▶ [MATERIALS PROVIDED]
╭──
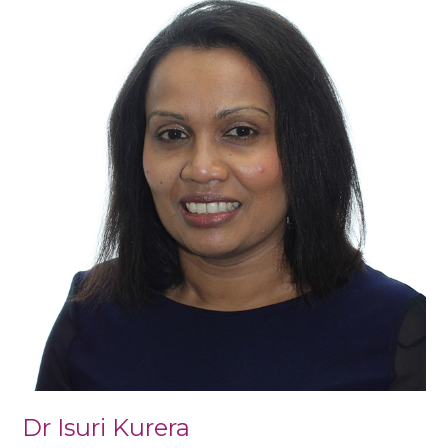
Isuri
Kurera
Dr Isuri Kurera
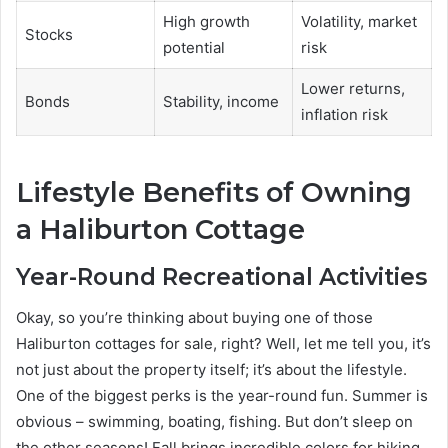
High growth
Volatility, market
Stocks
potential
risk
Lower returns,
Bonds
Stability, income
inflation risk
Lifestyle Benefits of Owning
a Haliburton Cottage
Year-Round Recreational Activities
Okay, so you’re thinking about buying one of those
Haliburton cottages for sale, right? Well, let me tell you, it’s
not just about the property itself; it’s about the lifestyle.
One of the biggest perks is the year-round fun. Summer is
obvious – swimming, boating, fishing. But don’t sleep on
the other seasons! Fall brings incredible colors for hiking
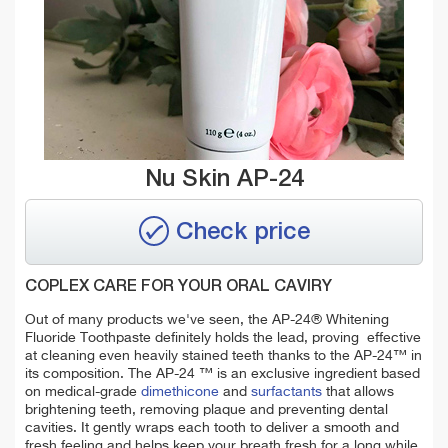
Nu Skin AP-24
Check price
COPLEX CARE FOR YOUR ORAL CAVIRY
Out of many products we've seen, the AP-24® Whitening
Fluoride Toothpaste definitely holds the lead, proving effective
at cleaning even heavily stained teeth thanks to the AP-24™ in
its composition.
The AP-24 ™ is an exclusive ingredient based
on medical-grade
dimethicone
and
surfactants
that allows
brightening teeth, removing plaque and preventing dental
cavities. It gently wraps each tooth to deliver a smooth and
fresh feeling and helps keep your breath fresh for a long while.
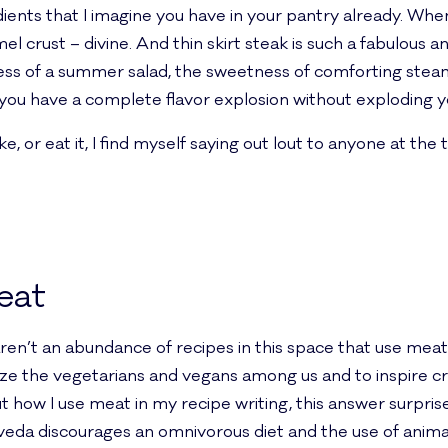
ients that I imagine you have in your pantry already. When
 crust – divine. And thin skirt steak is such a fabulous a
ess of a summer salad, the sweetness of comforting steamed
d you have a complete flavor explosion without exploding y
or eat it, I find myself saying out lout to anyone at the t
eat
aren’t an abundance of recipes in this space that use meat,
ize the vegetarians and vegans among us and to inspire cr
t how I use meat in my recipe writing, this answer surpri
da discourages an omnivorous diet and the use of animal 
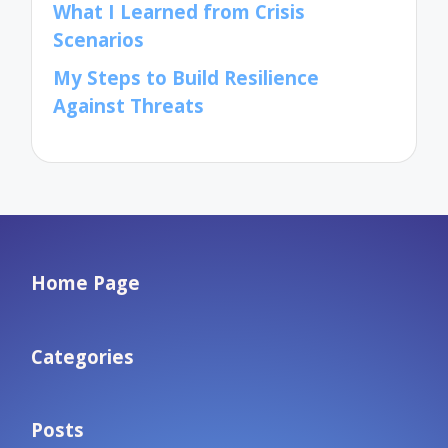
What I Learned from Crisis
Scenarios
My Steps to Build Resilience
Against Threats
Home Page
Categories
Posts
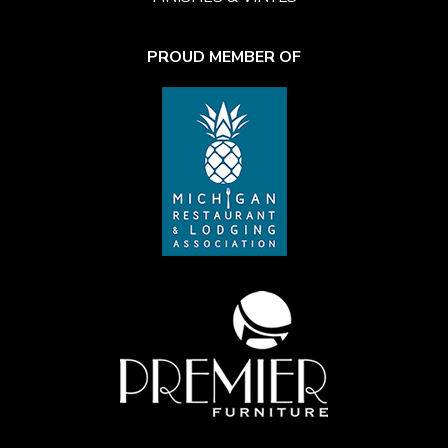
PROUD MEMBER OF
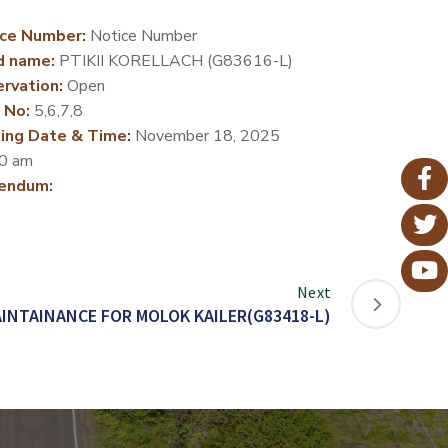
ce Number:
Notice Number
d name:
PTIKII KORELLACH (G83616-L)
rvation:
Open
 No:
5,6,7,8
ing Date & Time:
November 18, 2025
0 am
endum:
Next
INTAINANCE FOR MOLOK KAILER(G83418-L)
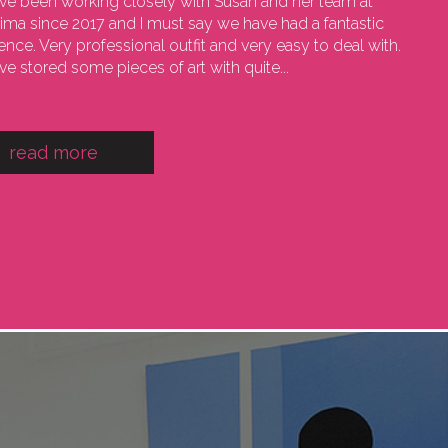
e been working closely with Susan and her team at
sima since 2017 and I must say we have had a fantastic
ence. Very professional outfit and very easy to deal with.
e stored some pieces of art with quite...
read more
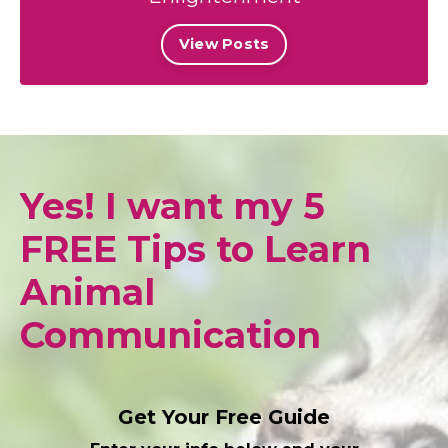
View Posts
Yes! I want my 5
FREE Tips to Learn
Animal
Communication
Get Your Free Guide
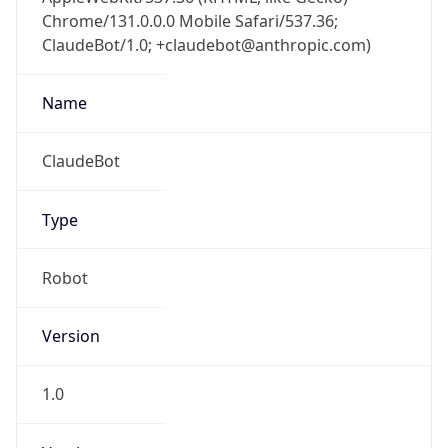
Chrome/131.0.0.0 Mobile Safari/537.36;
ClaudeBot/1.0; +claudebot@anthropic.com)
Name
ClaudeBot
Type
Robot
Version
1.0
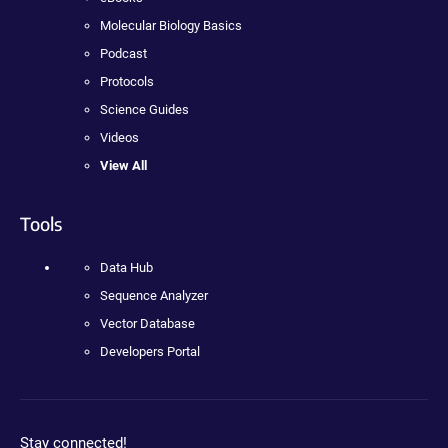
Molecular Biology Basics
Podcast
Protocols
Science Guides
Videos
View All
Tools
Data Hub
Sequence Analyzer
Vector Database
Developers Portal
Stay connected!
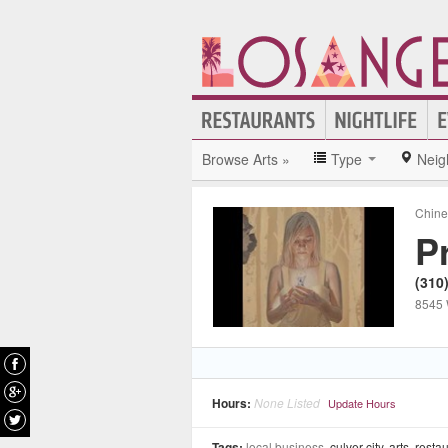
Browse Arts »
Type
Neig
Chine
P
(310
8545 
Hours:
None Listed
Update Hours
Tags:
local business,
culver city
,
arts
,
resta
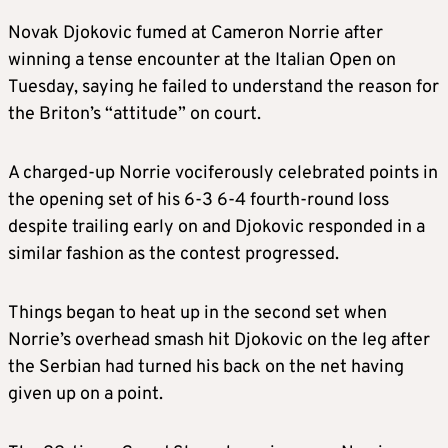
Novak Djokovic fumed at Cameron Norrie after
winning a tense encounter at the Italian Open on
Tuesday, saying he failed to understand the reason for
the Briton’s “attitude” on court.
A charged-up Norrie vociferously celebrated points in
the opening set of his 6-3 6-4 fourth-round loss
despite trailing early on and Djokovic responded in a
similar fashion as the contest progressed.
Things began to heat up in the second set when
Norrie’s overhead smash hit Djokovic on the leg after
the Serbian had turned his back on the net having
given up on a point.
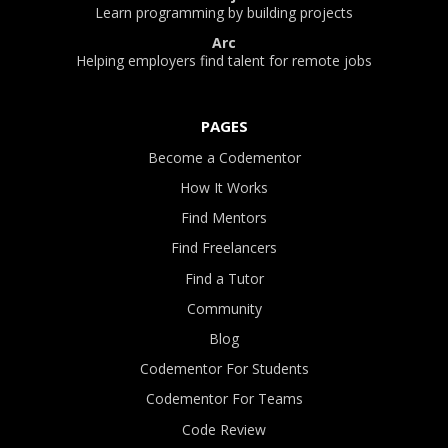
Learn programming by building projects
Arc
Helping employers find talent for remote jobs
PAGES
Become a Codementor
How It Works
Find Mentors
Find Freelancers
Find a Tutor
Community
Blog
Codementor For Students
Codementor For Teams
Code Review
╰──
╭──
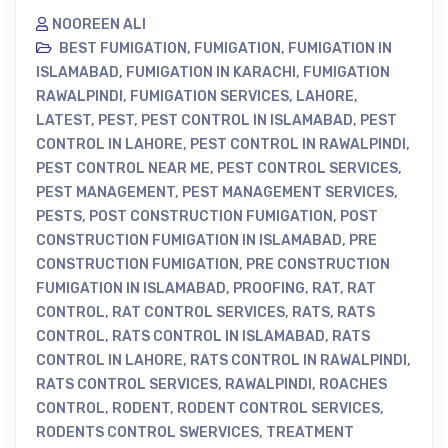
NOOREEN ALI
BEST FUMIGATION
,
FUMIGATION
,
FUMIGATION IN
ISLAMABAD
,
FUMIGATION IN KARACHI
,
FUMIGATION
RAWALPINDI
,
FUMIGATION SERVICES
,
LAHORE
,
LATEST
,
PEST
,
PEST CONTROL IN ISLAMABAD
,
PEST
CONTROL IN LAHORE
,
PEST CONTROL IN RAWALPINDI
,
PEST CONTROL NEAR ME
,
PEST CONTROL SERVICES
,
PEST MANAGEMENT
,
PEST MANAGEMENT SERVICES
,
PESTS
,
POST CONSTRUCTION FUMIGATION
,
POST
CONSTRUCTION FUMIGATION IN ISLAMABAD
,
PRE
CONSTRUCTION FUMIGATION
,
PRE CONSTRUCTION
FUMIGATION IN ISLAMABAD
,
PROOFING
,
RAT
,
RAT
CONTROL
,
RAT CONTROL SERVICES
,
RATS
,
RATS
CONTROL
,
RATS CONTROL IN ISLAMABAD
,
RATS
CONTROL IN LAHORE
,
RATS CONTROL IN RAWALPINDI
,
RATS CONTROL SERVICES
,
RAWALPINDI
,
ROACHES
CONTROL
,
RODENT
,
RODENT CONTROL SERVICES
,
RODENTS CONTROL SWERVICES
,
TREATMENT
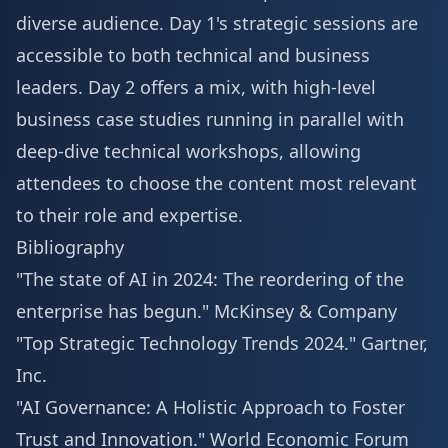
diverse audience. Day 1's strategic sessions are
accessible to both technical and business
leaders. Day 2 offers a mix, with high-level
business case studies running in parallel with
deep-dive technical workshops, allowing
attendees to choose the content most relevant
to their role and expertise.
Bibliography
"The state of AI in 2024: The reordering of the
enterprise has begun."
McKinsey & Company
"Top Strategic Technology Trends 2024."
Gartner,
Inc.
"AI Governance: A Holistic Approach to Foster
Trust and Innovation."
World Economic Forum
╰──
▶ [PROBLEM REQUIREMENTS]
Copy the entries above exactly, but only from the line holding "diverse audience. Day" through the line holding "reordering of the", both included.

▶ [EXERCISE ANSWER]
diverse audience. Day 1's strategic sessions are
accessible to both technical and business
leaders. Day 2 offers a mix, with high-level
business case studies running in parallel with
deep-dive technical workshops, allowing
attendees to choose the content most relevant
to their role and expertise.
Bibliography
"The state of AI in 2024: The reordering of the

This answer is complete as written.